§ Exercise instructions
The required result is a copy of each line below in which "ascending" appears.

§ Task input
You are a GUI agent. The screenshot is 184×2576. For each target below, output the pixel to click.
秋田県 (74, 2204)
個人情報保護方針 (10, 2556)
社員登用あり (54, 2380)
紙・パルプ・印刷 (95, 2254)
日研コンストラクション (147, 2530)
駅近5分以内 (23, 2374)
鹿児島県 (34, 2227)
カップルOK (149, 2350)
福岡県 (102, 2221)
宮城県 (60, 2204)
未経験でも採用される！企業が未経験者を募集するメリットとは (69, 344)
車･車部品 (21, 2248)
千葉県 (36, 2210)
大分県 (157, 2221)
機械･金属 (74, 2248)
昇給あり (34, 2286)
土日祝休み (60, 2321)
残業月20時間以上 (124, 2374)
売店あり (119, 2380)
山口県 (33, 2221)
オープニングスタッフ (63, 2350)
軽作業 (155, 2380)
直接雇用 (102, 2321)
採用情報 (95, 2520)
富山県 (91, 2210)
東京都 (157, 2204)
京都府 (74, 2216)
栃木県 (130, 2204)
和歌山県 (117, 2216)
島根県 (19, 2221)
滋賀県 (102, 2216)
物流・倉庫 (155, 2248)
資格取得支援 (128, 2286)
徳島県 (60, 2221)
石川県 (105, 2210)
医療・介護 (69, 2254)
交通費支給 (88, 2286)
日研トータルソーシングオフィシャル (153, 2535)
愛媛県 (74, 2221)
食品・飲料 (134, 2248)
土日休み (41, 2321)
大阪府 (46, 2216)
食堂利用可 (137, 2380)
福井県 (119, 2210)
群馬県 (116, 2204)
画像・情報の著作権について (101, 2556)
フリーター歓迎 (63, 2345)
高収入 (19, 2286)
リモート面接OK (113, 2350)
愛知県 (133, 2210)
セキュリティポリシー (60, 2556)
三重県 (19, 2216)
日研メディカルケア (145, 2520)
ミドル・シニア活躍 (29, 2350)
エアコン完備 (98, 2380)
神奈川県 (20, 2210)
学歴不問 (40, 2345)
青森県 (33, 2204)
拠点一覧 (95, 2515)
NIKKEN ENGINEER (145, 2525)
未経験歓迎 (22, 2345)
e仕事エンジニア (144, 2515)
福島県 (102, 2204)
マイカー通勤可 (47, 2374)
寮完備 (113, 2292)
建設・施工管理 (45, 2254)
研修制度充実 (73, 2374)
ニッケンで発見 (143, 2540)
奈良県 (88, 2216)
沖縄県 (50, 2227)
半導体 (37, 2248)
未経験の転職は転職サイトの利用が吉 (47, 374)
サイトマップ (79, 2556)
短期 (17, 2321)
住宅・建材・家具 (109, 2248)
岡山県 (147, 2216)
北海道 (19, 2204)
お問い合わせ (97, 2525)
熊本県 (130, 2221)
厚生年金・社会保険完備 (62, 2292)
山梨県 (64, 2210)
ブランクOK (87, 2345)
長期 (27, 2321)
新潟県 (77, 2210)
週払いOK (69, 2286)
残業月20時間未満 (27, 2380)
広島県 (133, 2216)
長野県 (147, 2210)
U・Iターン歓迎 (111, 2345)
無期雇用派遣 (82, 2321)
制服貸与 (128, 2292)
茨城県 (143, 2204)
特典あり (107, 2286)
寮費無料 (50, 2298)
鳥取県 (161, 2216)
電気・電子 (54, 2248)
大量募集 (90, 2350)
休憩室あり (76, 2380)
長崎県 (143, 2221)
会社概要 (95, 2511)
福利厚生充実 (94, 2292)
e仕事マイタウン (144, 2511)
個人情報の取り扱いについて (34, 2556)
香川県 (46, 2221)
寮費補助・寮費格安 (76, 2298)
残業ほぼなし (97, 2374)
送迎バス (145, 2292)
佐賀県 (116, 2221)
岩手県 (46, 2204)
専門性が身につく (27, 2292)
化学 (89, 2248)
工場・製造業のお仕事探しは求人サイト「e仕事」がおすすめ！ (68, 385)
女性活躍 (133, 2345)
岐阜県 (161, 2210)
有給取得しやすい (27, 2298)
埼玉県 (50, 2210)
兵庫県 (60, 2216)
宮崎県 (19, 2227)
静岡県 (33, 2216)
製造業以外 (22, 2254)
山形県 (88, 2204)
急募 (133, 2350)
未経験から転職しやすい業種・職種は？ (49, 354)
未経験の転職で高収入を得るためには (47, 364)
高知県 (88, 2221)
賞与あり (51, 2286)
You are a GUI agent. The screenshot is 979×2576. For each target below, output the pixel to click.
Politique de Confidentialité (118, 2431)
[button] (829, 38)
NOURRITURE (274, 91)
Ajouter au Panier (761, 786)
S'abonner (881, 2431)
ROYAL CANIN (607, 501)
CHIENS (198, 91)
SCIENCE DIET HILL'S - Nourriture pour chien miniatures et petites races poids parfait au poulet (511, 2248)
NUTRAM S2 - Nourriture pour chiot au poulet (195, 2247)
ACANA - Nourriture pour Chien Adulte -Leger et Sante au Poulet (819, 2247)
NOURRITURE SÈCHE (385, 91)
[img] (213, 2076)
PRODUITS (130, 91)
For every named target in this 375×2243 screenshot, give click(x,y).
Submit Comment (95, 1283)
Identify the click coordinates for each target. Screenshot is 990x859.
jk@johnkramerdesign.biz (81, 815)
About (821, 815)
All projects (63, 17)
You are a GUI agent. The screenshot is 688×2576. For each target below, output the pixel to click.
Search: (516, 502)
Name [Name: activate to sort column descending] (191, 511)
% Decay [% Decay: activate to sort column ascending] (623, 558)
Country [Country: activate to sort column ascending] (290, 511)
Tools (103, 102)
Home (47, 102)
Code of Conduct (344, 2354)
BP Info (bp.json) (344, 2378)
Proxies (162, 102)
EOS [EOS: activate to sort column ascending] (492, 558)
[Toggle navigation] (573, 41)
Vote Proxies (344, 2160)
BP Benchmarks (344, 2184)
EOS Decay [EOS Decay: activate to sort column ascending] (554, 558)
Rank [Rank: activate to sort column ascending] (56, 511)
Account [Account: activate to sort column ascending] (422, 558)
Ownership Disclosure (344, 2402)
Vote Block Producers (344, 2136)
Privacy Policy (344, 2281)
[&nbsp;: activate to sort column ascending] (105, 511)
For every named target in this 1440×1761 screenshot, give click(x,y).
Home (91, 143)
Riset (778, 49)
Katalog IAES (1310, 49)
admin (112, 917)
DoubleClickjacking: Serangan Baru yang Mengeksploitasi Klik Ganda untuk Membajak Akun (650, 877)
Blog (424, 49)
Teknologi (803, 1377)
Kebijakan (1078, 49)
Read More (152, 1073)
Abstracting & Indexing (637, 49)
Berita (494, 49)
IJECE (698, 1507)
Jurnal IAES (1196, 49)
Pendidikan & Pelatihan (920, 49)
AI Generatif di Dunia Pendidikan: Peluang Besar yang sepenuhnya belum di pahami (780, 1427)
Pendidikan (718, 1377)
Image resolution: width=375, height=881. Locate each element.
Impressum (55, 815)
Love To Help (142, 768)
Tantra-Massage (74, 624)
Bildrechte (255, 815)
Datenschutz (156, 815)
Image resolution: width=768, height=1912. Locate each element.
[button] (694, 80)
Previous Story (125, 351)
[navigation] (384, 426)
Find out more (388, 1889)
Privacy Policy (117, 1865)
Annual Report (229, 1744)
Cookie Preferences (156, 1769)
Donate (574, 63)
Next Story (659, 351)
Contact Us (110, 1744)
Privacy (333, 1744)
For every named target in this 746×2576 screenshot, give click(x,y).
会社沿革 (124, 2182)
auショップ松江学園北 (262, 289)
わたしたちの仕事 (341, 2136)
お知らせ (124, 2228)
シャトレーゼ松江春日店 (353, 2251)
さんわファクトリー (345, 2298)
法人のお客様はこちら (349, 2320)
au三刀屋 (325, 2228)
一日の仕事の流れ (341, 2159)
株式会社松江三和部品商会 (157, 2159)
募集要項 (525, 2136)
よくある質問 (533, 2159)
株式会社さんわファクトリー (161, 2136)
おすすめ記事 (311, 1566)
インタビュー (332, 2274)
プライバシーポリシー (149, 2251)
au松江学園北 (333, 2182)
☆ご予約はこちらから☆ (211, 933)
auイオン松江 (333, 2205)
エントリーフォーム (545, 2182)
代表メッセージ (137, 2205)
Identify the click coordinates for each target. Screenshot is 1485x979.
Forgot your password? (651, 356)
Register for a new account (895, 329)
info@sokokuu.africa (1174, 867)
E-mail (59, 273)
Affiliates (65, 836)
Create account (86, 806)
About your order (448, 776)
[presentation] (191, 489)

§ Completed task
% Decay [% Decay: activate to sort column ascending] (623, 558)
Country [Country: activate to sort column ascending] (290, 511)
EOS [EOS: activate to sort column ascending] (492, 558)
EOS Decay [EOS Decay: activate to sort column ascending] (554, 558)
Rank [Rank: activate to sort column ascending] (56, 511)
Account [Account: activate to sort column ascending] (422, 558)
[&nbsp;: activate to sort column ascending] (105, 511)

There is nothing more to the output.